Extending C++ Enums

published: 30 November 2018 • tags:

This article is a bit of an experiment. It describes my thought process while developing a small C++ feature, including failed attempts and all. Of course it’s cleaned up somewhat. The unedited reality would be a bit too messy to make a coherent article.

So … Let’s talk about enums in C++. They are a helpful, easy to use little feature in the language, especially since enum classes added more type safety and scoped names back in C++11. For the rest of the article I’ll use the following enum as an example:

enum class Season : int
{
    spring = 0,
    summer = 1,
    autumn = 2,
    winter = 3,
};

Most of the time I’m perfectly fine with what enums can do – until I need to serialize them or display a human readable string in a UI that corresponds to a certain enumerator. It’s painful because you can only query one piece of information about an enum at compile time: its underlying integral type. The number of enumerators? Their order? Their values? Nope. None of that.

The Sad State of the Art

A common solution is to encode some metadata into the enum itself. For example:

enum class Season : int
{
    min = 0,
    spring = min,
    summer,
    autumn,
    winter,
    max = winter,
    count = max + 1,
};

Now you can, for example, create arrays with count entries and at least somewhat rely on the compiler to warn about inconsistencies. Maintainability improves from nightmarish to somewhat okay. You are restricted to zero-based, consecutive enumerator values, but you have to be really sloppy to mess up when adding or deleting enumerators. While that’s certainly a good thing, lumping in those min, max and count things with the enumerators is a violation of the type system. It’s wrong and creates problems of its own.

Essentially, an enum is a set of distinct constant values that share a semantic meaning. count et al. are not part of this set. In particular, they do not share the semantic meaning – in our example being a time of the year. Rather they are metadata that describes an enum type, and that’s how they should be modelled.

You might say: Alright, that may be true from a type system lawyer’s perspective. But if we’re a bit more pragmatic, modelling metadata as enumerators doesn’t really hurt, does it? Yes, it does. Consider this function:

Temperature calc_average_temp(Season s);

It’s true that min and max don’t hurt since they’re equivalent to real enumerators.

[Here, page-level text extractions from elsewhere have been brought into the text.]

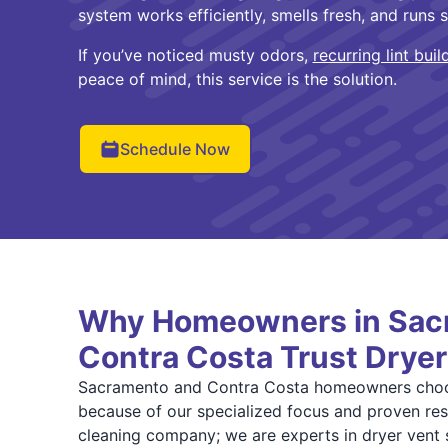
system works efficiently, smells fresh, and runs s
If you’ve noticed musty odors,
recurring lint buil
peace of mind, this service is the solution.
Schedule Now
Why Homeowners in Sac
Contra Costa Trust Dryer
Sacramento and Contra Costa homeowners choo
because of our specialized focus and proven resu
cleaning company; we are experts in dryer vent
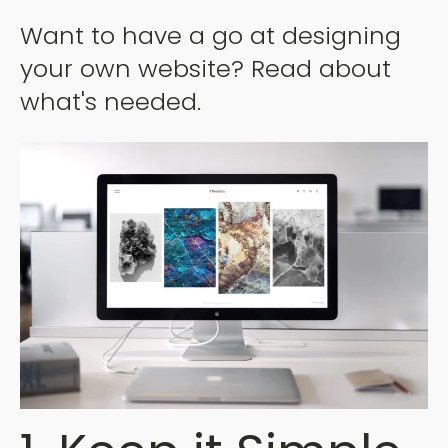
Want to have a go at designing
your own website? Read about
what's needed.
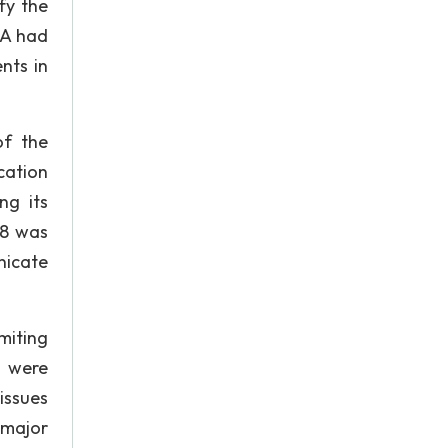
fy the
DA had
nts in
of the
cation
ng its
08 was
nicate
miting
. were
issues
 major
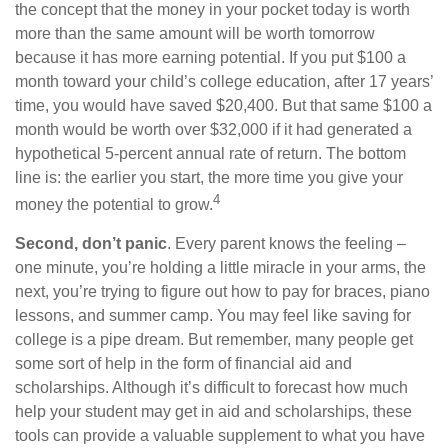
the concept that the money in your pocket today is worth
more than the same amount will be worth tomorrow
because it has more earning potential. If you put $100 a
month toward your child’s college education, after 17 years’
time, you would have saved $20,400. But that same $100 a
month would be worth over $32,000 if it had generated a
hypothetical 5-percent annual rate of return. The bottom
line is: the earlier you start, the more time you give your
4
money the potential to grow.
Second, don’t panic
. Every parent knows the feeling –
one minute, you’re holding a little miracle in your arms, the
next, you’re trying to figure out how to pay for braces, piano
lessons, and summer camp. You may feel like saving for
college is a pipe dream. But remember, many people get
some sort of help in the form of financial aid and
scholarships. Although it’s difficult to forecast how much
help your student may get in aid and scholarships, these
tools can provide a valuable supplement to what you have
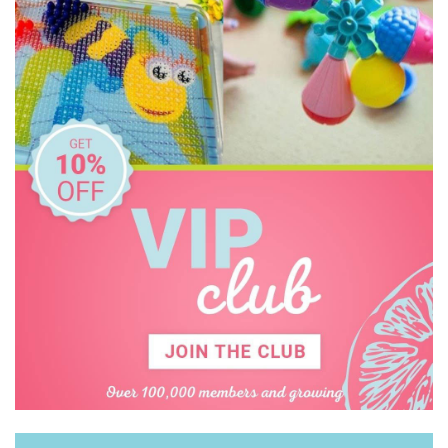
Koala Dream
Le Toy Van
Learning Can Be Fun
Melissa & Doug
Miniland Dolls and Educational Toys
Mishmashed
Ooly
Orchard
Peter Pauper Press
Pilbeam Living
Q Toys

Not so for count. And suddenly a function that should have been able to rely on every input value being valid, can’t. It’s not a brutal disadvantage, but still a potential source of errors. Consider the code bases you’re familiar with. How many functions do they have that take enum arguments? How many return enums? All of them are opportunities for screwing up.

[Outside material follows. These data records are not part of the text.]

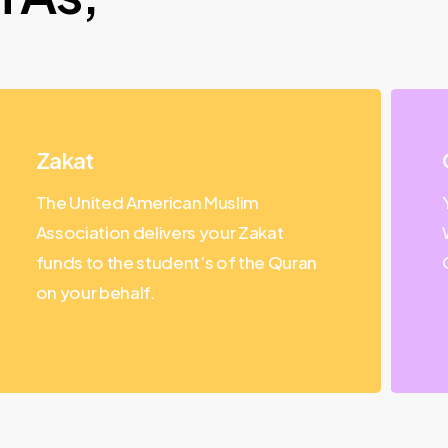
Zakat
The United American Muslim
Association delivers your Zakat
funds to the student’s of the Quran
on your behalf.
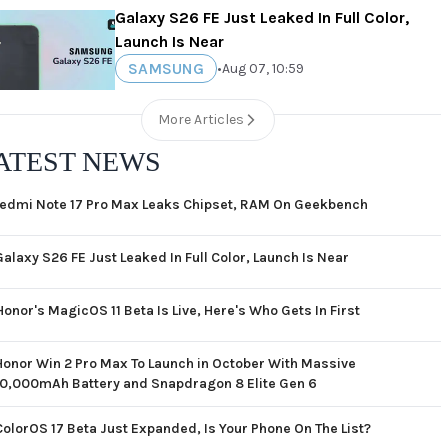
Galaxy S26 FE Just Leaked In Full Color,
Launch Is Near
SAMSUNG
•
Aug 07, 10:59
More Articles
ATEST NEWS
edmi Note 17 Pro Max Leaks Chipset, RAM On Geekbench
Galaxy S26 FE Just Leaked In Full Color, Launch Is Near
Honor's MagicOS 11 Beta Is Live, Here's Who Gets In First
Honor Win 2 Pro Max To Launch in October With Massive
10,000mAh Battery and Snapdragon 8 Elite Gen 6
ColorOS 17 Beta Just Expanded, Is Your Phone On The List?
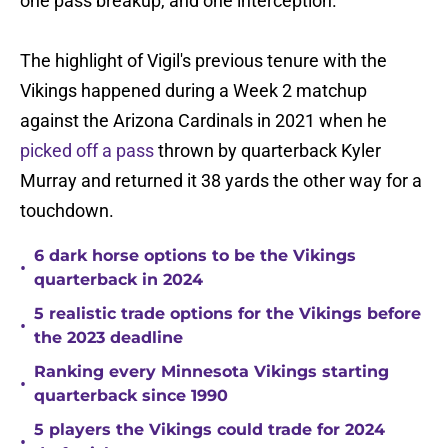
one pass breakup, and one interception.
The highlight of Vigil's previous tenure with the
Vikings happened during a Week 2 matchup
against the Arizona Cardinals in 2021 when he
picked off a pass
thrown by quarterback Kyler
Murray and returned it 38 yards the other way for a
touchdown.
6 dark horse options to be the Vikings
•
quarterback in 2024
5 realistic trade options for the Vikings before
•
the 2023 deadline
Ranking every Minnesota Vikings starting
•
quarterback since 1990
5 players the Vikings could trade for 2024
•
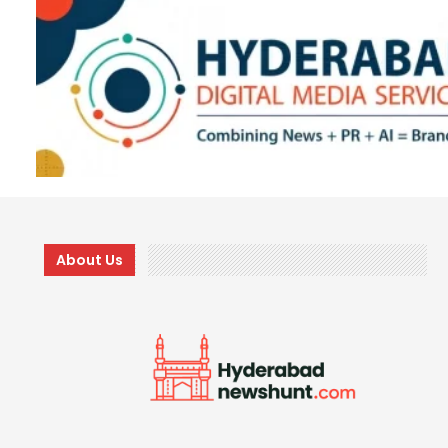
About Us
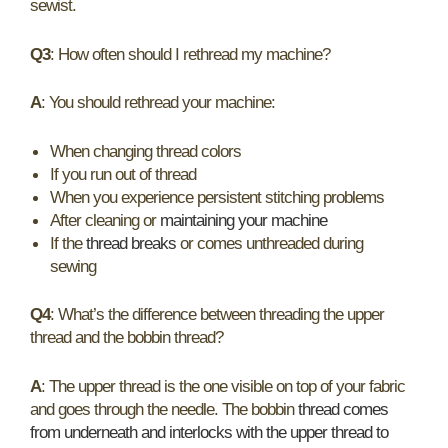
sewist.
Q3
: How often should I rethread my machine?
A
: You should rethread your machine:
When changing thread colors
If you run out of thread
When you experience persistent stitching problems
After cleaning or
maintaining your machine
If the
thread breaks
or comes unthreaded during
sewing
Q4
: What’s the difference between threading the upper
thread and the bobbin thread?
A
: The upper thread is the one visible on top of your fabric
and goes through the needle. The bobbin
thread comes
from underneath and interlocks with the upper thread to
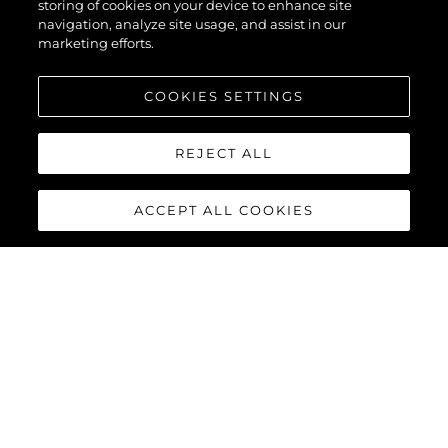
storing of cookies on your device to enhance site
navigation, analyze site usage, and assist in our
marketing efforts.
COOKIES SETTINGS
REJECT ALL
ACCEPT ALL COOKIES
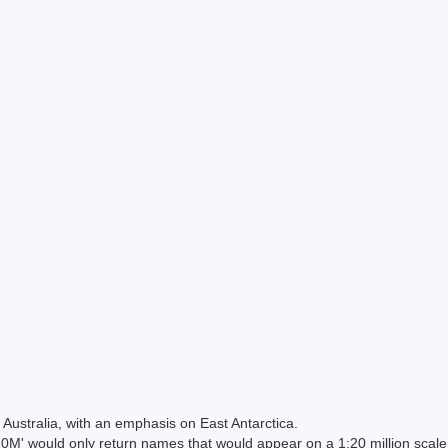
Australia, with an emphasis on East Antarctica.
 would only return names that would appear on a 1:20 million scal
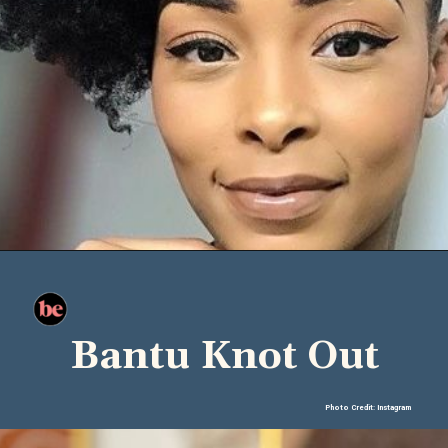
Bantu Knot Out
Photo Credit: Instagram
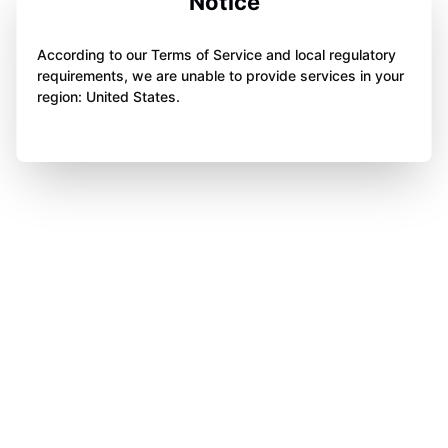
Notice
According to our Terms of Service and local regulatory
requirements, we are unable to provide services in your
region: United States.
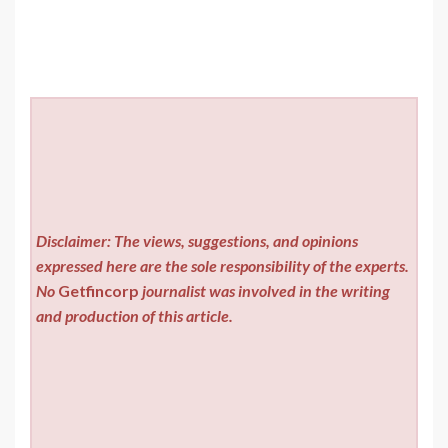
Disclaimer: The views, suggestions, and opinions
expressed here are the sole responsibility of the experts.
No
Getfincorp
journalist was involved in the writing
and production of this article.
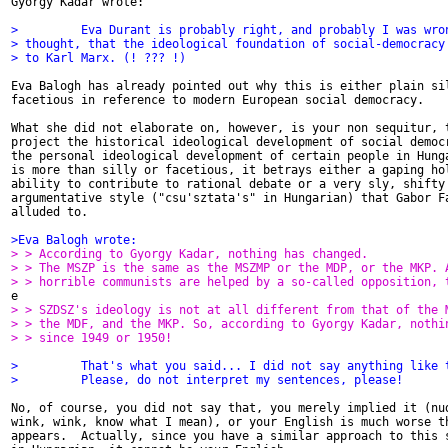
Gyorgy Kadar wrote:

>         Eva Durant is probably right, and probably I was wro
> thought, that the ideological foundation of social-democracy
> to Karl Marx. (! ??? !)
Eva Balogh has already pointed out why this is either plain sil
facetious in reference to modern European social democracy.

What she did not elaborate on, however, is your non sequitur, t
project the historical ideological development of social democr
the personal ideological development of certain people in Hunga
is more than silly or facetious, it betrays either a gaping hol
ability to contribute to rational debate or a very sly, shifty 
argumentative style ("csu'sztata's" in Hungarian) that Gabor Fa
alluded to.

>Eva Balogh wrote:
> > According to Gyorgy Kadar, nothing has changed.
> > The MSZP is the same as the MSZMP or the MDP, or the MKP. 
> > horrible communists are helped by a so-called opposition, 
> > SZDSZ's ideology is not at all different from that of the 
> > the MDF, and the MKP. So, according to Gyorgy Kadar, nothi
> > since 1949 or 1950!
>         That's what you said... I did not say anything like 
>         Please, do not interpret my sentences, please!
No, of course, you did not say that, you merely implied it (nud
wink, wink, know what I mean), or your English is much worse th
appears.  Actually, since you have a similar approach to this s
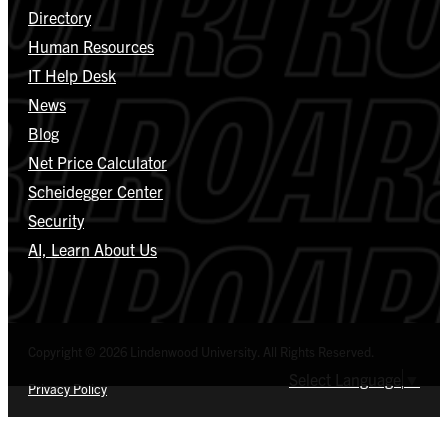
Directory
Human Resources
IT Help Desk
News
Blog
Net Price Calculator
Scheidegger Center
Security
AI, Learn About Us
Copyright © 2026 Lindenwood University. All Rights Reserved.
Select Language
▼
Privacy Policy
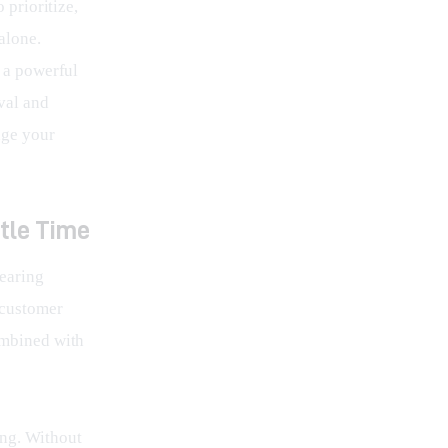
 prioritize, 
alone. 
e a powerful 
val and 
age your 
ttle Time
earing 
 customer 
ombined with 
ing. Without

I for one would very much like to avoid the risk altogether. So let’s do that. First we must pull the metadata out of the enum. Then we can add conversion functions. Before we start exploring such an API, I have to clarify one more thing.

This is not going to be code you painstakingly write and maintain for every enum yourself. You have a code generator that does it for you. Or you live with a few restrictions and have some fun with the preprocessor and variadic macros. My concern in this article is not how this code gets generated, only that it is generated. That way some duplication and interdependencies don’t lead to a maintenance nightmare.

With that out of the way, let’s design an API!

First Attempts

What I want to answer are questions like: How many enumerators does this enum have? Are their values consecutive? Can I use the enumerators as flags in a bitfield? Also, as examples of a serialization implementation I want to convert to and from string and the underlying integral type as well as iterate over the enumerators.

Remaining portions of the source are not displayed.